When Congress returns to work this week, its first order of business will be the impeachment trial of the President of the United States. Thus a divisive process which has already brought months of anguish to both the US and its leaders will resume.
As the venue changes from impeachment in the House to trial in the Senate, so, too, does the nature of the conflict. Before the Christmas intermission, the battle was joined on almost purely partisan grounds, as House Republicans, with minimal help from the Democratic minority, voted two articles of impeachment against President Clinton.
Now the fight is within the Republican Party itself, with Senate Majority Leader, Mr Trent Lott, trying to forge a bipartisan compromise on trial procedure in the face of opposition from the House prosecutors, some conservative senators and the conservative interest groups who form much of the party's political base.

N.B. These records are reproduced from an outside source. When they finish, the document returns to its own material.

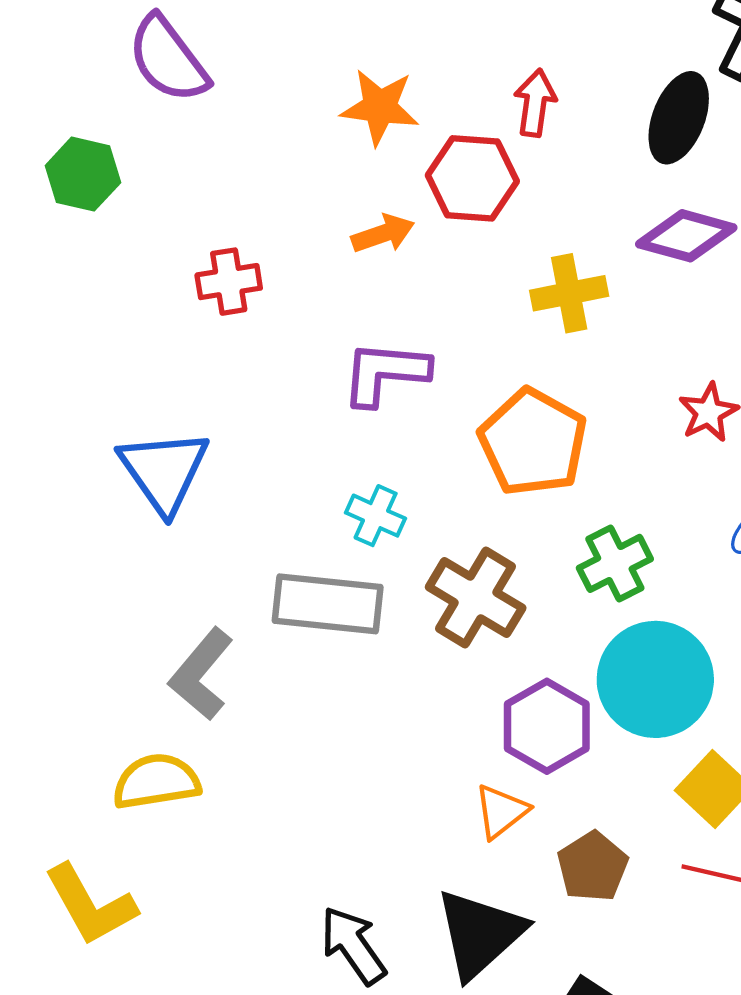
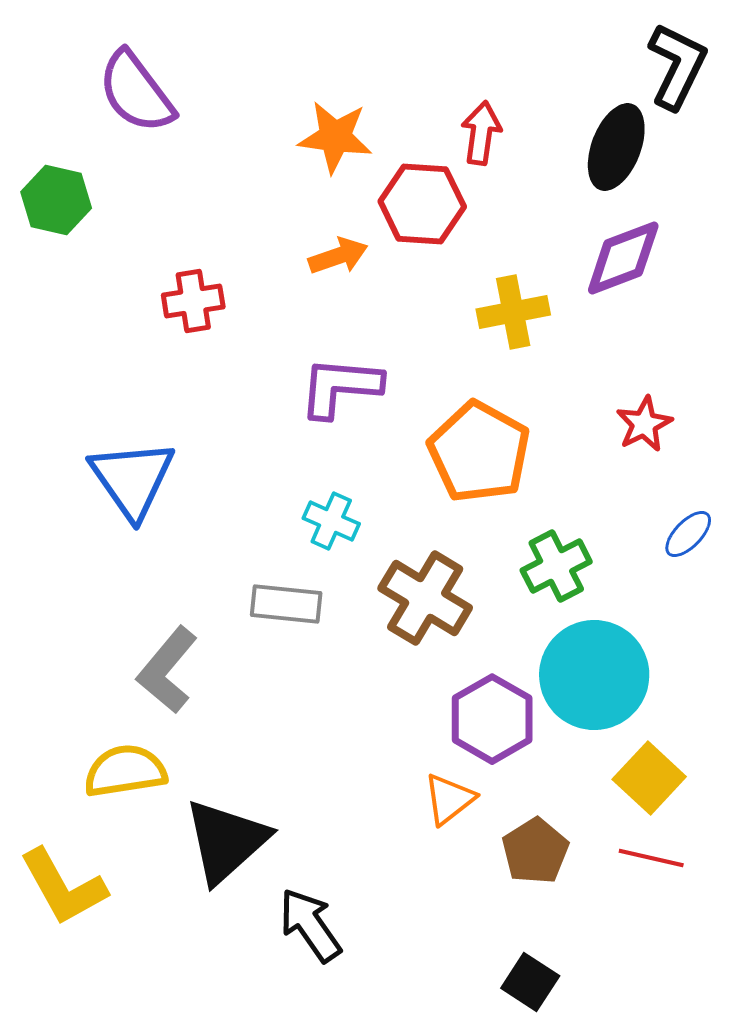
purple diamond: (686, 236) -> (623, 258), turned -36
gray rectangle: (328, 604) -> (286, 604), size x0.7
black triangle: (480, 934) -> (226, 841), moved

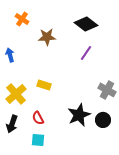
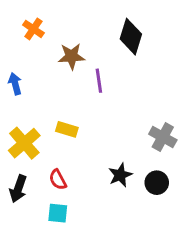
black diamond: (86, 24) -> (131, 37), turned 70
purple line: (86, 53) -> (99, 81), moved, turned -42
black star: (79, 115) -> (120, 175), size x0.7

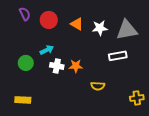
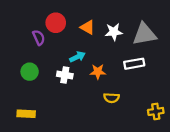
purple semicircle: (25, 14) -> (39, 38), moved
cyan arrow: (47, 50) -> (77, 57), moved
orange star: (76, 66) -> (98, 72), moved

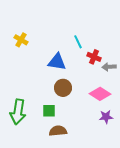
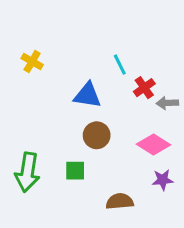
red cross: (94, 57) -> (144, 88), turned 32
brown semicircle: (58, 131) -> (120, 201), moved

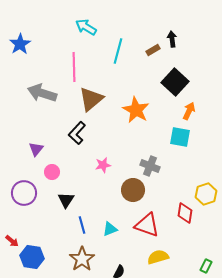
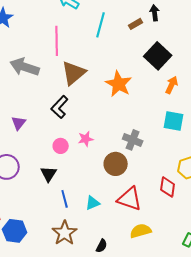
cyan square: (180, 137) -> (174, 121), moved
pink circle: (52, 172) -> (61, 146), moved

It is still unclear how Mr Lott's dilemma, a crucial test of his own and possibly his party's political future, will be resolved. As well as consulting colleagues, Mr Lott has been talking to House Judiciary Committee chairman, Mr Henry J. Hyde, about ways to proceed. There are likely to be many twists and turns - and other alternatives vetted - in a process that has been tested only once before in US history, and in that case 130 years ago.

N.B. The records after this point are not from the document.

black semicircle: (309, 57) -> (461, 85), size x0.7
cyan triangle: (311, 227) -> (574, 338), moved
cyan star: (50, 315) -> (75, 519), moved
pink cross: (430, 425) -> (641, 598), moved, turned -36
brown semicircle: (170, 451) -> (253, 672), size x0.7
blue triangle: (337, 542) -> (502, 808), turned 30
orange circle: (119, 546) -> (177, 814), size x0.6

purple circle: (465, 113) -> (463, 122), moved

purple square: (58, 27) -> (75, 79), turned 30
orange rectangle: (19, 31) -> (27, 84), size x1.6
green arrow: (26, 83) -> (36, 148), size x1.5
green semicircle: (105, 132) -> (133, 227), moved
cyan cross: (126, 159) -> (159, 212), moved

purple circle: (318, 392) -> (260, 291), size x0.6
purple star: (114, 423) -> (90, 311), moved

Mr Lott has indicated he will formally convene the trial as early as next Monday. Under the Constitution, Supreme Court Chief Justice William H. Rehnquist will preside, and will swear in the senators as jurors.
The Constitution gives the Senate virtual carte blanche on how it wishes to conduct the trial. Also, any senator may move to end or suspend the trial at any time, and needs only a simple majority, or 51 votes to accomplish it. Mr Rehnquist would break ties.
Both this reality - and the knowledge that it takes a two-thirds majority to convict a president and remove him from office - are motivating Mr Lott to seek a compromise that both Democrats and his own conservative colleagues can stomach.
Mr Lott's plan envisages a procedure in which senators, after initial arguments from both sides, would vote almost immediately on whether the alleged offences committed by Mr Clinton during his involvement with former White House intern Ms Monica Lewinsky rose to the level of removal from office.
The trial would proceed only if two-thirds of senators agreed. Otherwise the Senate would move toward consideration of some kind of resolution censuring the President.
By contrast, the House prosecutors, known as "managers", argue that only with a full-scale trial, with witnesses, will the Senate be able to make an informed judgment in the case and comply with its obligations under the Constitution. Such a trial would make it likely that the US, for the first time, could see and hear direct testimony on the Senate floor from Ms Lewinsky, her former friend, Ms Linda Tripp and others in the perjury and obstruction of justice case against Mr Clinton.
Here is how the two leading options might be put into effect, as well as what might happen should the Senate, as is frequently the case, fail to reach quick consensus on a course of action:
Mr Lott's office has emphasised that there is nothing final about his proposal, first conceived by Senators Slade Gorton, a Republican, and Joseph I. Lieberman, a Democrat, as a bipartisan method of quickly disposing of impeachment while giving both sides a fair opportunity to present their cases.
Under the plan, the House managers would present their case for conviction and removal from office next Monday, and the White House would present its defence on the Tuesday. Then on Wednesday, the Senate would ask questions of the two sides, by passing them to Mr Rehnquist, as the Constitution requires, who will read them. On Thursday, the Senate will vote on whether the offences alleged rise to the level of conviction and removal from office.
With no Democrat now known to support removal, it appears unlikely that the measure will receive anything close to the two-thirds majority necessary to resume a full-scale trial. At that point, the likeliest outcome is that the Senate will close the trial and consider a censure resolution.
Censure, however, presents its own difficulties. A fine or other concrete punishment is problematical because of a constitutional ban on "bills of attainder", sanctions against a single individual. This restriction might be circumvented if Mr Clinton agreed to the punishment beforehand.
The Senate must also decide whether a censure proposal would require Mr Clinton to admit he lied under oath, a demand of many Republicans and one the President has so far resisted. Former senator and 1996 Republican presidential candidate Mr Robert J. Dole, among others, has suggested putting the two impeachment articles in a joint censure resolution, passing it in the Senate and House, and having Mr Clinton sign it "at a public ceremony", effectively acknowledging that he lied.